Both the fishing ban and Panama’s Law 462, passed in March of this year, have triggered widespread food and resource shortages, alongside violent crackdowns.

“For our communities, who have sustainably fished with seasonal closures for centuries, this is not conservation – it is persecution,” added Alfonso Simon Raylan.

Brutal violence

The law further limits access to social security and medical care, worsening economic insecurity. Since its passage, there have been mass protests. As recently pointed out by UN Special Rapporteurs, peaceful indigenous protesters and their allies, have allegedly been met with disproportionate force and brutal violence by armed military police for simply exercising their human right to protest.

Several community leaders, including three members of Alfonso Simon Raylan’s family, have been killed.
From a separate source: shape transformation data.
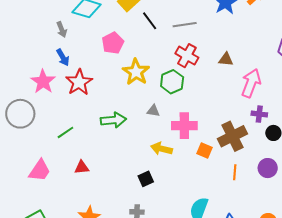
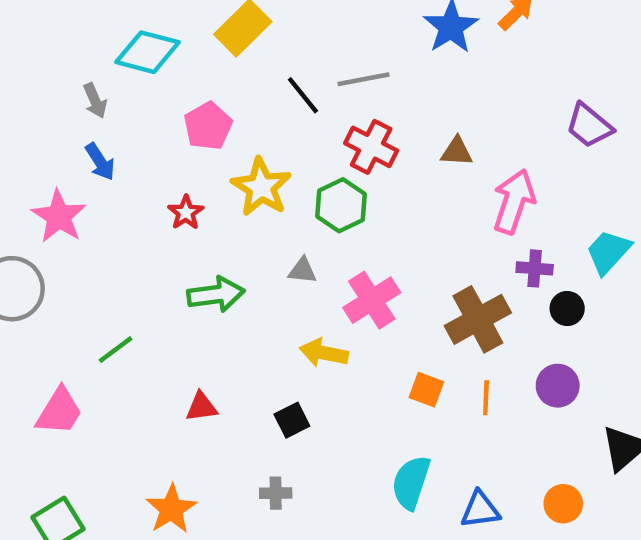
black line: (150, 21) -> (303, 95), moved
red star: (79, 82) -> (186, 213), moved, size x0.6
pink cross: (184, 126) -> (372, 300), turned -30
green line: (65, 132) -> (116, 350), moved
orange square: (205, 150) -> (426, 390), moved
red triangle: (82, 167) -> (201, 407), moved

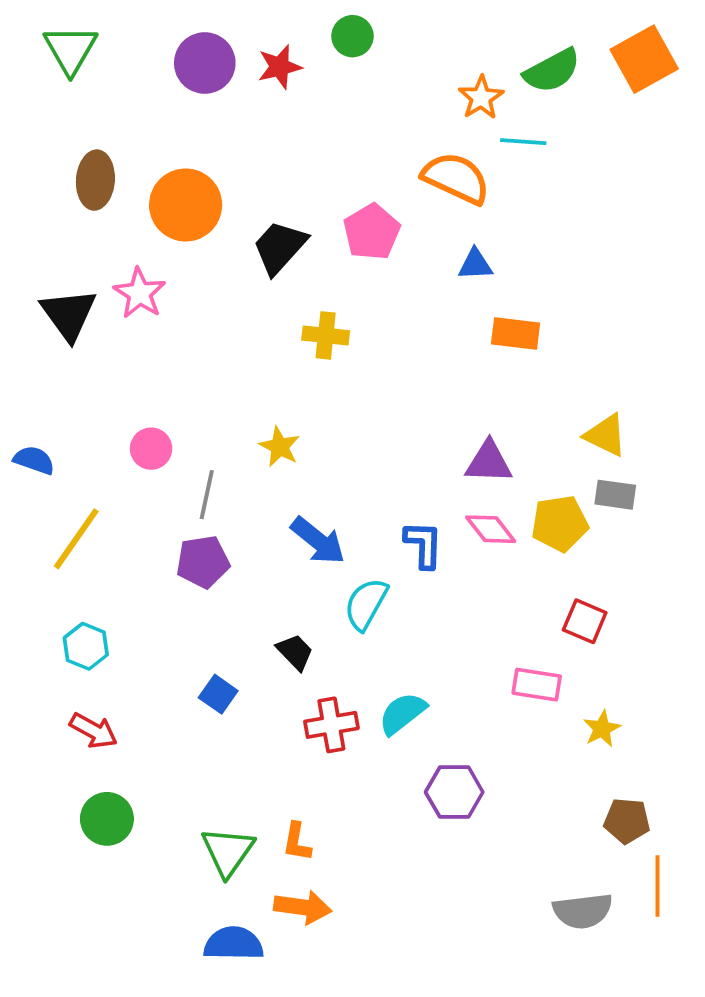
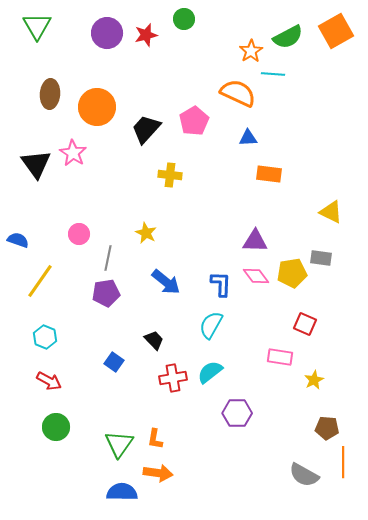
yellow triangle: (606, 435) -> (331, 212), moved
cyan semicircle: (366, 604) -> (211, 325), moved
gray semicircle: (583, 911) -> (304, 475), turned 36

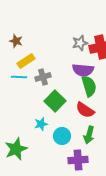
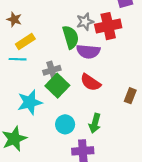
gray cross: (43, 77) -> (52, 70), moved
green semicircle: (89, 86) -> (71, 37), moved
red semicircle: (85, 110) -> (90, 82), moved
cyan star: (41, 124) -> (30, 102), moved, size x1.6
Denying Indigenous Peoples access to their traditional fishing grounds and banning fishing, their only source of livelihood, undermines their human rights – including the right to food and nutrition and the right to land and natural resources – enshrined in the International Covenant on Economic, Social and Cultural Rights (ICESCR). It also violates the UN Declaration on the Rights of Indigenous Peoples (UNDRIP) and the UN Declaration on the Rights of Peasants and Other People Working in Rural Areas (UNDROP). Both affirm the rights of Indigenous Peoples to self-determination, free, prior and informed consent, as well as access to their traditional territories and the survival of their culture. Panama, as a state party to ICESCR has binding obligations to respect, protect, and fulfil these rights.
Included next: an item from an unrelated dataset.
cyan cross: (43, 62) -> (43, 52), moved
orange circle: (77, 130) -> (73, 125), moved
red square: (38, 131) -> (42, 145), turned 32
Carlos Duarte, Chair-Rapporteur of the UN Working Group on UNDROP, said that fishers have often been overlooked in policy making.

“Their water territories have not normally been recognized, even though their habitats and their harvests are ancestral,” he noted, adding that the next report of the group will be on issue of territoriality.

“We hope that we can continue working to recognize these water territories and the vital relationship between fishers and nature.”

FIAN International stands in solidarity with the Ngäbe Buglé, SITRAMAR, and WFFP, calling on Panama to respect Indigenous Peoples’ human rights, withdraw the fishing ban, repeal Law 462 and end violent crackdowns on peaceful protests. FIAN International also calls on Panama to take adequate measures to ensure that Indigenous fishers can meaningfully participate in all policy processes affecting their livelihoods.